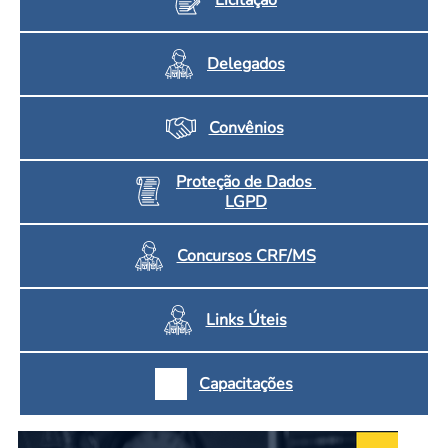
Delegados
Convênios
Proteção de Dados
LGPD
Concursos CRF/MS
Links Úteis
Capacitações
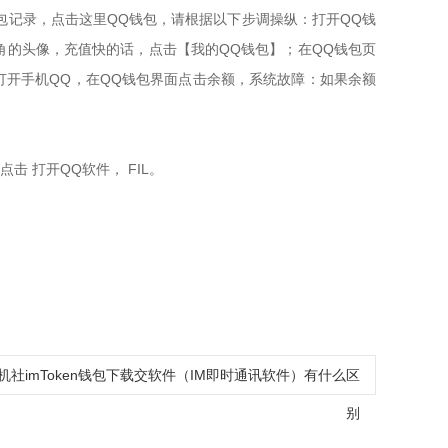
红包记录，点击这里QQ钱包，请根据以下步调操纵：打开QQ钱
上角的头像，充值快的话，点击【我的QQ钱包】；在QQ钱包页
打开手机QQ，在QQ钱包界面点击余额，系统故障：如果余额
 打开QQ软件， FIL。
机社imToken钱包下载交软件（IM即时通讯软件）有什么区
别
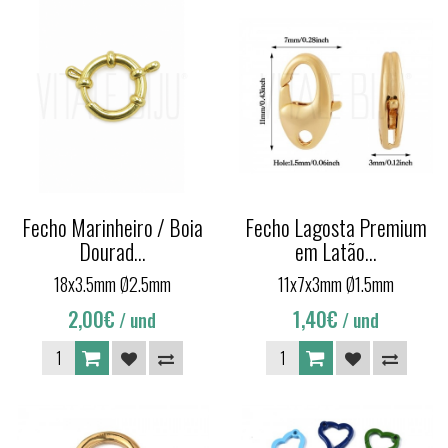
Fecho Marinheiro / Boia
Fecho Lagosta Premium
Dourad...
em Latão...
18x3.5mm Ø2.5mm
11x7x3mm Ø1.5mm
2,00€
1,40€
/ und
/ und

◇ ◇ ◇

Task:
What you write should match, word for word, the lines from the one containing "红包记录，点击这里QQ钱包，请根据以下步调操纵：打开QQ钱" to the end of the listing, with both ends kept and the pictures left out.

Result below:
红包记录，点击这里QQ钱包，请根据以下步调操纵：打开QQ钱
上角的头像，充值快的话，点击【我的QQ钱包】；在QQ钱包页
打开手机QQ，在QQ钱包界面点击余额，系统故障：如果余额
 打开QQ软件， FIL。
机社imToken钱包下载交软件（IM即时通讯软件）有什么区
别
Fecho Marinheiro / Boia
Fecho Lagosta Premium
Dourad...
em Latão...
18x3.5mm Ø2.5mm
11x7x3mm Ø1.5mm
2,00€
1,40€
/ und
/ und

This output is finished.